– Вот это, собственно, и есть послание для всех мужчин. Они могут подобрать любую близкую им девушку, которая должна вылечить их душу. И эту песню Юрий Виталич завещал всем нам.
Около двухсот рук заплескались в единогласных аплодисментах. «Пойте, и будет вам счастье», – перекрикивая их, посоветовал Александр Ф. Скляр.
– Замечательно, – прокомментировал Сибирцев, – и стихи прочитал, и спел. Скляр – товарищ легендарный. А сейчас хочу другого легендарного товарища вытащить на свет. Это мой старинный друг, который знает прозу, стихи, философию – настоящий знаток мамлеевского бытия, небытия и так далее.
Президент Клуба метафизического реализма выдержал короткую, но тяжелую в своей многозначительности паузу, после которой объявил:
– Доктор философии, писатель, профессор, поэт Петр Калитин.
Что-то бурча, со своего места поднялся и прошел к микрофону философ Калитин – весь какой-то даже не круглый, а кругленький, бледный и белый. В кругловатых руках он держал сборник «Утопи мою голову». При виде философа лицо Шаргунова исказилось ехидной гримасой. Полагаю, моя реакция была аналогичной, поэтому свое лицо я поскорее прикрыл руками, будто в спонтанной молитве.
– Я бы хотел напомнить, – начал Калитин, немного мучаясь одышкой, – что сегодня исполняется ровно двести лет и один месяц со дня рождения Федора Михайловича Достоевского.
Он выдержал паузу – на этот раз, в отличие от паузы Сибирцева, долгую и утомительную. На паузу эту публика ответила тишиной и молчанием.

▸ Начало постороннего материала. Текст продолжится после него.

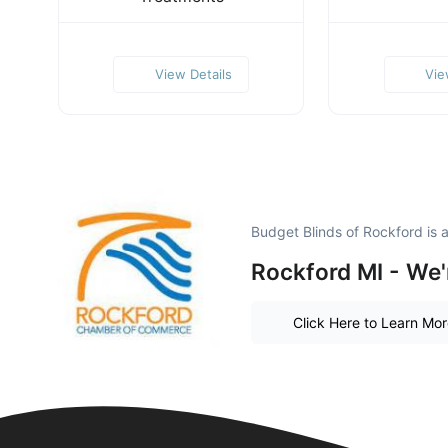
View Details
Vie
Budget Blinds of Rockford is
Rockford MI - We'
Click Here to Learn Mo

– Два этих имени уже многими сопряжены. Я не буду углубляться в содержательную сторону. Я недавно в Питере увидел в музее Достоевского вот такую фишку. Вот, посмотрите. – Философ что-то достал из сборника Мамлеева. По всей видимости, это была какая-то открытка. О содержании ее пришлось догадываться по дальнейшим возмущениям Калитина: – Не дай бог, чтоб когда-нибудь Юрий Виталич перед нашими потомками предстал в джинсах или кривоногих шортах. Я думаю, этого не случится. Потому что в двадцатых годах, когда Федор Августович Степун, осмысливая катастрофу семнадцатого года, писал, что ее спровоцировал Достоевский, который в своем пятикнижии показал то, что Степун назвал обжитой бездной. Так вот. Мне хотелось бы подчеркнуть вслед за Андреем Белым, что Достоевский не обжил бездну. У него все заканчивалось либо самоубийством, либо маразмом. В изъятой цензурой главе «Бесов», где Ставрогин посещает… забыл, как зовут старца.
– «У Тихона», – подсказали из зала.
– У Тихона, – согласился выступающий.
В плечо мне постучали. Вороновский спросил полушепотом: «У вас в Литературном институте так же было?»
– Всякое бывало, – ответил я таким же полушепотом. – Например, однажды у нас проводили конференцию про поэта Павла Васильева, который написал «Христолюбивые ситцы». Читали доклады, один за другим, один другого скучнее, но вдруг со своего зрительского места встал белобрысый старик в сером костюме, представился и сел за пианино, которое, к слову, не настраивали с того момента, как поставили в актовом зале. И вот он принялся громыхать по клавишам и истошно вопить на разные лады стихи поэта Павла Васильева: «Весны возвращаются! И снова, / На кистях черемухи горя, / Губ твоих коснется несурово / Красный, окаянный свет былого – / Летняя высокая заря». И так далее. Похоже, никто не понимал, что это за музыкальный старик, его никто не приглашал и никто даже не подозревал о том, что существует такой человек. Мне было страшно, неловко, но и любопытно, а вот многие в зале истерически и совсем не весело хохотали. Не могли удержаться ни преподавательница русской литературы XIX века, ни преподавательница философии – специалистка по Индии, кстати.